Are you looking for something else to worry about? Probably not, but that never stopped the fine folks at NASA from scaring the pajamas off of humanity with warnings of the most unimaginably horrible cosmic scenarios that they don’t reveal until the end or in the fine print that it’s happening millions of light years away or will miss Earth by a few million miles. Why do they do this? Are they still upset about all of the people who refuse to believe the Earth is round or the moon landings actually happened?
“No other phenomena carries more mechanical energy. Over the lifetime of 10 million years, these outflows produce a million times more energy than a gamma-ray burst.”
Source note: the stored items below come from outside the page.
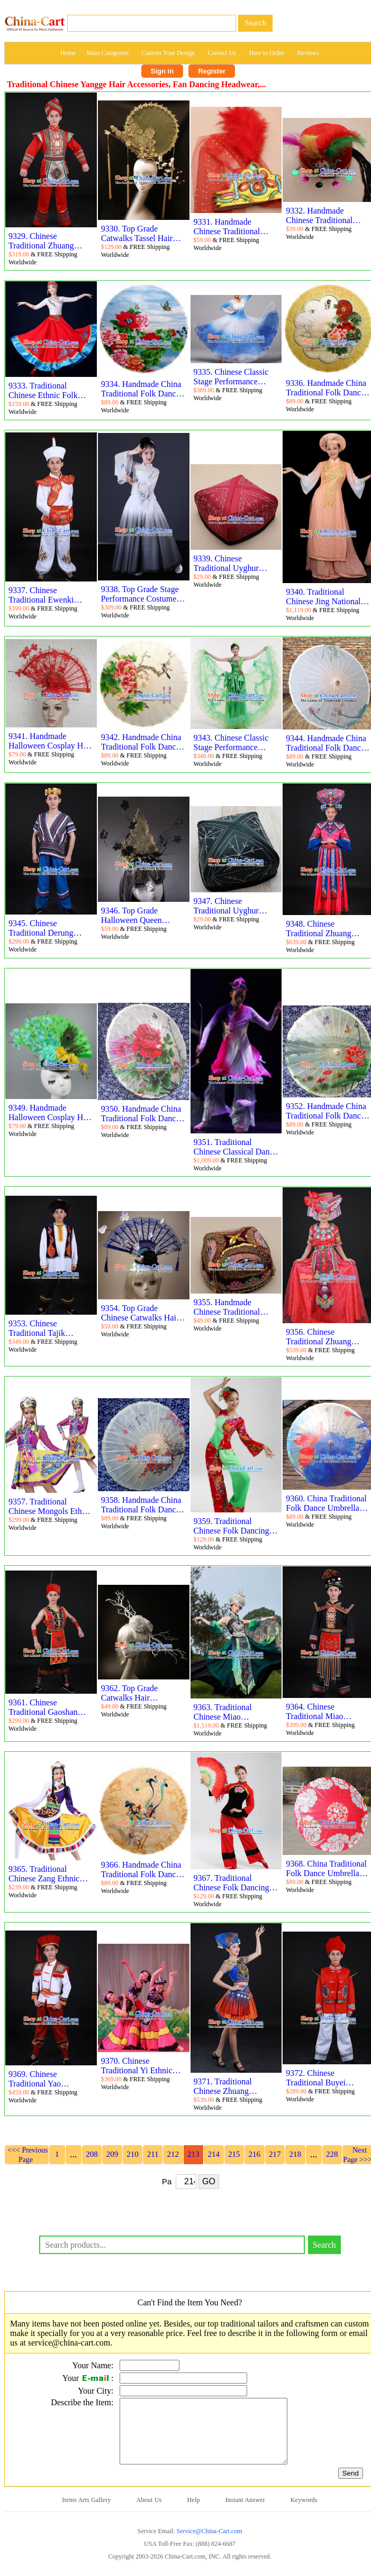  I want to click on Instant Answer, so click(245, 2512).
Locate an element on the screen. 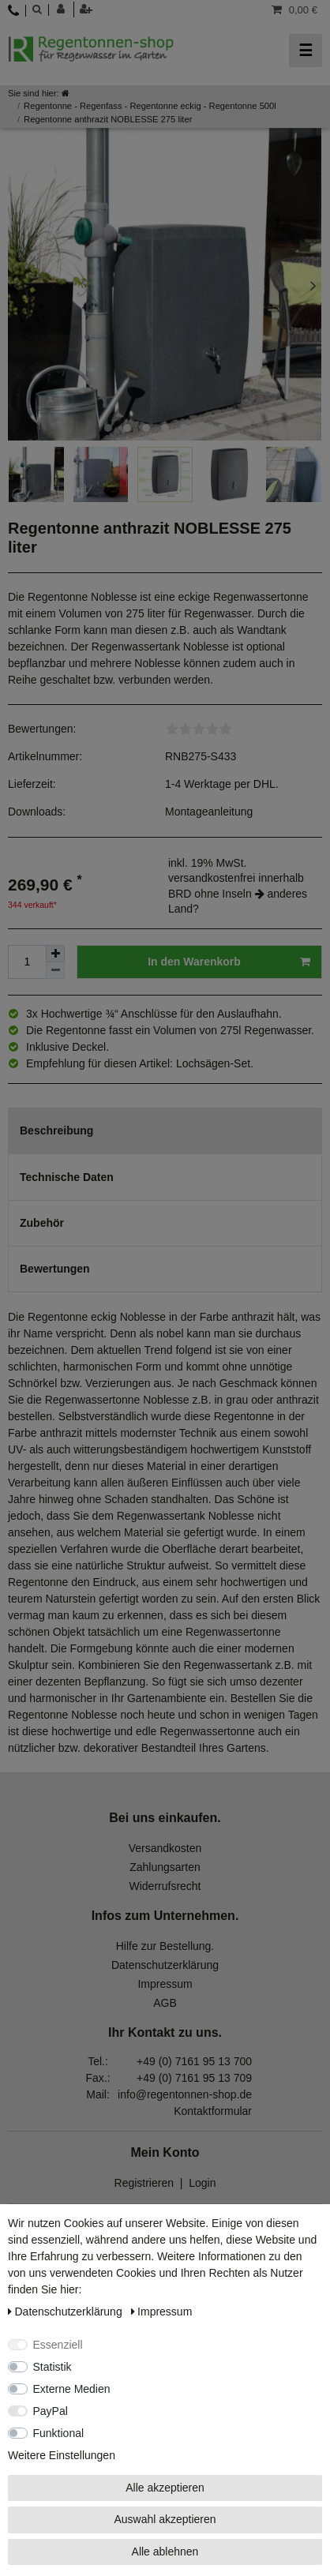 This screenshot has width=330, height=2576. [Menge erhöhen] is located at coordinates (55, 953).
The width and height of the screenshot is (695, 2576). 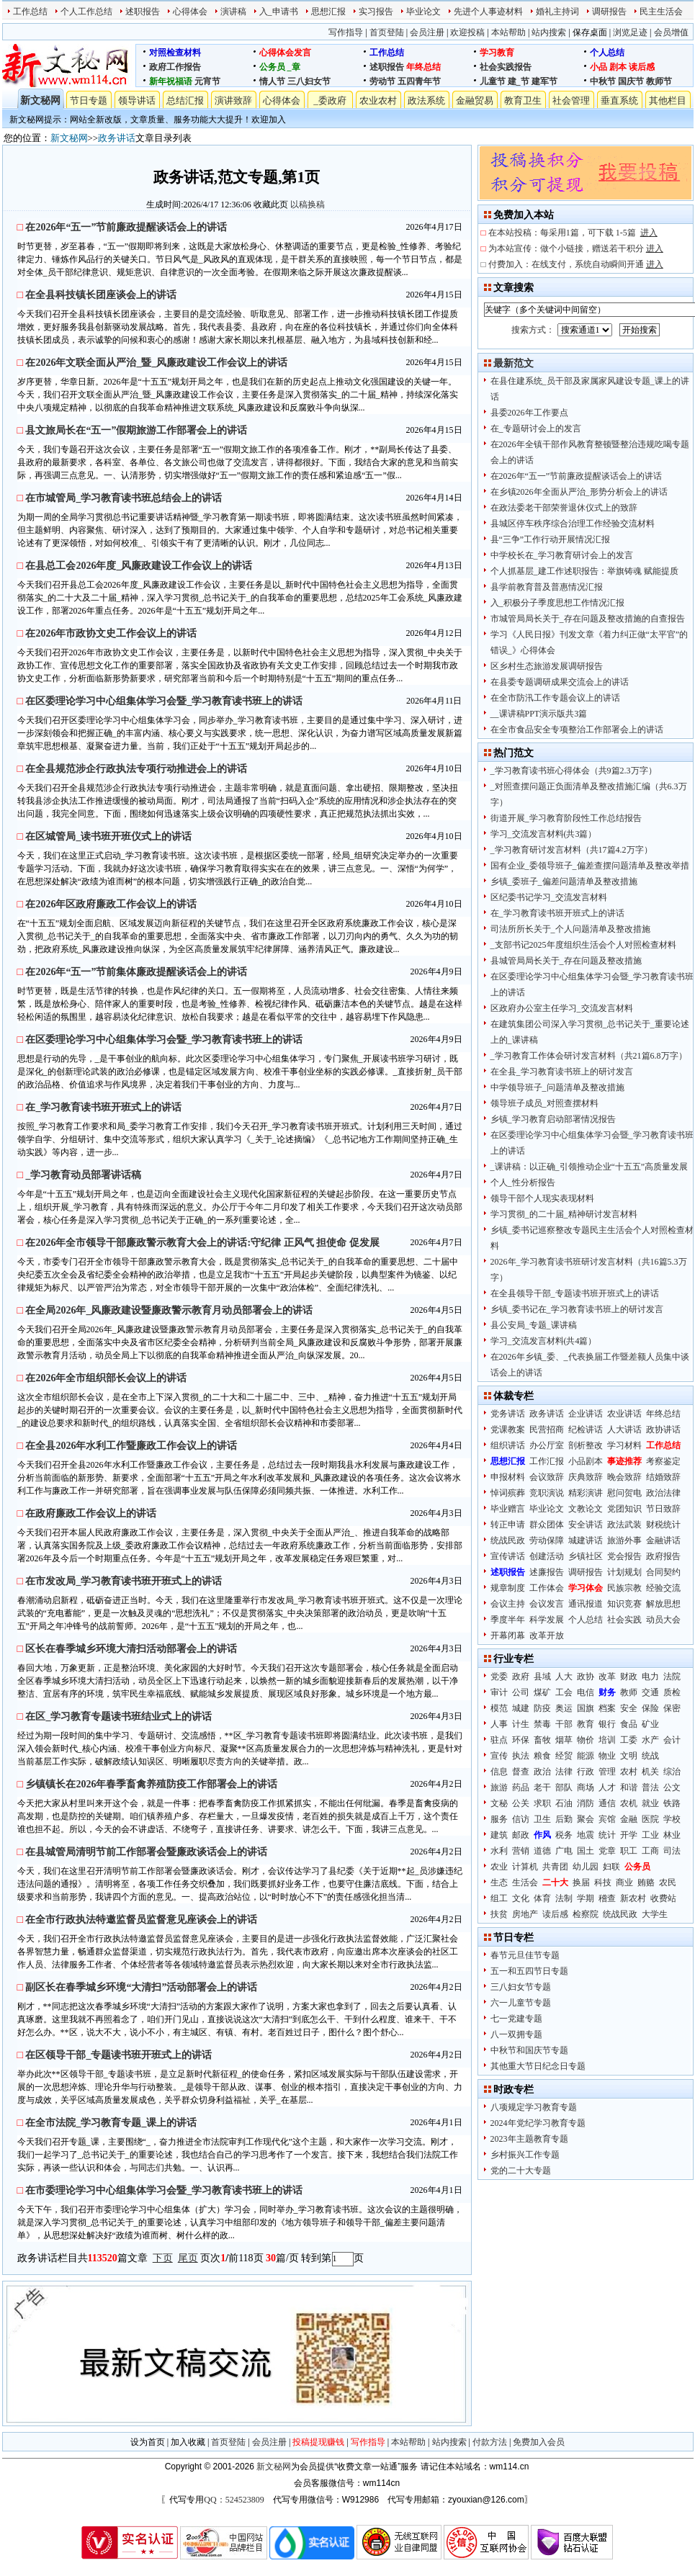 I want to click on 先进个人事迹材料, so click(x=488, y=11).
That’s NASA’s movie-opening-line-worthy description of “quasar tsunamis” – a phenomena unknown until the Hubble telescope picked up signs of some huge energy force ripping across galaxies, igniting stars, planets and everything else in its path like “a huge light show—like Christmas trees all over the galaxy.” Principal investigator Nahum Arav of Virginia Tech in Blacksburg, Virginia, described the discovery in a recent NASA press release announcing the publication of not one but six papers on the subject (this sounds serious) in The Astrophysics Journal, along with a suitably scary illustration of a galaxy with an active quasar (think of a quasar as multiple black holes working together to spew matter and energy as they consume stars) blasting “quasar winds” containing hundreds of solar masses of material that “snowplows” into surrounding galactic gas and dust.
Before you fall into the “yeah, but these galaxies are millions of light years away” trap, cosmologist Jeremiah P. Ostriker of Columbia University and Princeton University warns that it could happen in the Milky Way.
“Both theoreticians and observers have known for decades that there is some physical process that shuts off star formation in massive galaxies, but the nature of that process has been a mystery. Putting the observed outflows into our simulations solves these outstanding problems in galactic evolution.”
And if you think this is just a one-time occurrence, astronomers observed 13 quasar outflows once they identified the spectral “fingerprint” of cosmic tsunamis — light absorption features along the path of the light shifted in the spectrum because of the fast motion of the gas across space. Not only that, this outflow seems to increase over time, with one quasar observe spewing mass at 46 million miles per hour. Now are you worried? Blame it on the Hubble telescope – it’s the only one with the range of ultraviolet sensitivity needed to see these quasar tsunamis, according to team member Gerard Kriss of the Space Telescope Science Institute in Baltimore, Maryland.
“These were previously only visible with much more difficult X-ray observations. Such powerful outflows may yield new insights into the link between the growth of a central supermassive black hole and the development of its entire host galaxy.”
Is this really part of the development of a galaxy or the destruction of it? The Milky Way has a supermassive black hole. Shouldn’t these astronomers be watching something a little closer to home and letting us know when it’s really time to stock up on toilet paper?
Asking for a friend who think the Quasar Tsunamis would be a great name for a band.